Aqsis is a free rendering suite compliant with the RenderMan standard. It is available under the BSD, previously under GPL. Its main author and project manager is Paul Gregory.

The Aqsis project consists of a renderer, shader compiler and a few other supporting components. Like the original PRMan from Pixar, it is an implementation of the Reyes rendering algorithm, which is famous for its high speed and efficiency in handling even very large scenes, and has good support for displacement shaders. Like many other open source projects, Aqsis is hosted on SourceForge and is in continuous and active development.

Because of its Reyes heritage, Aqsis lacks some advanced global illumination features like ray tracing, although active efforts are underway to support some such features. Its current stable version is 1.8.2.

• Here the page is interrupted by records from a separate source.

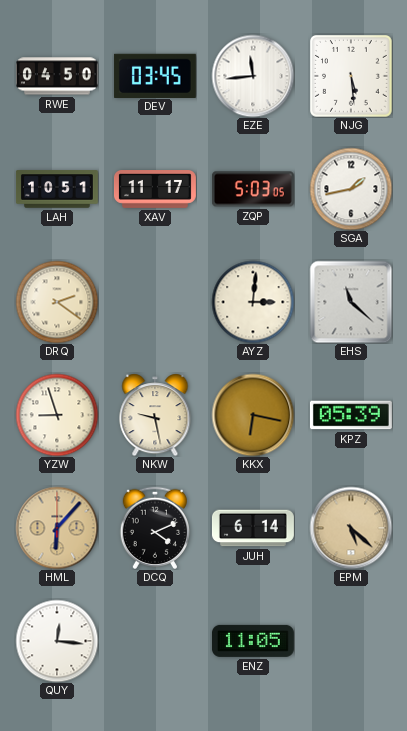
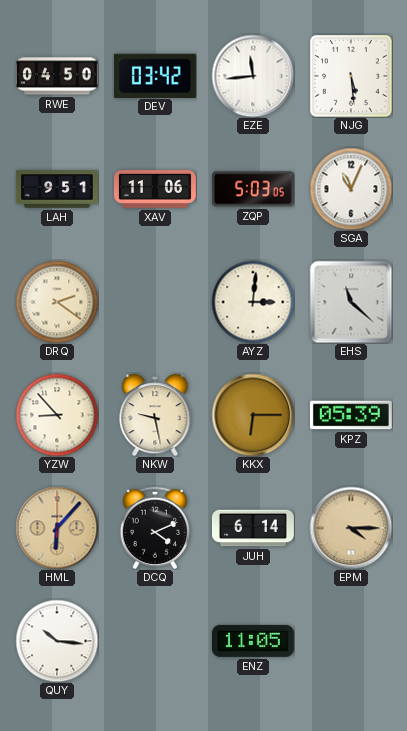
DEV: 03:45 -> 03:42
LAH: 10:51 -> 9:51
XAV: 11:17 -> 11:06
SGA: 1:43 -> 11:04
YZW: 8:57 -> 8:53
KKX: 6:17 -> 6:15
EPM: 5:22 -> 4:15
QUY: 12:16 -> 10:16
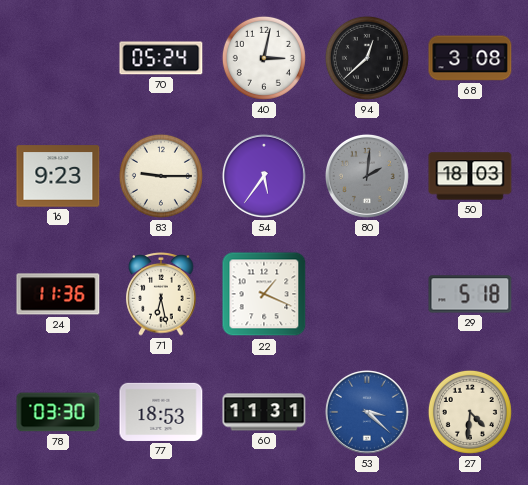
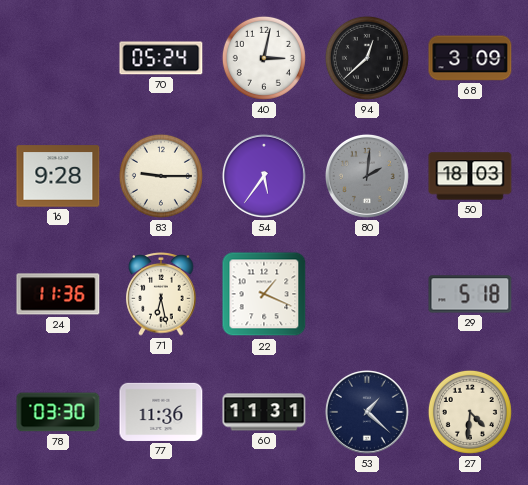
68: 3:08 -> 3:09
16: 9:23 -> 9:28
77: 18:53 -> 11:36
53: 3:22 -> 1:22
53 dial: blue -> navy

The MakeHuman project uses Aqsis to produce realistic renderings of the human body.

== Architecture ==
Aqsis implements a REYES architecture using a micropolygon pipeline that dices geometric primitives into sub-pixel quadrilaterals. This pipeline follows a structured flow where shading is performed at the vertices of the micropolygon grid. As a fully functional REYES renderer, Aqsis supports programmable shading and advanced geometric primitives like NURBS, subdivision surfaces, and CSG. To manage memory efficiently, the renderer can handle scenes with millions of polygons by processing them in small "buckets".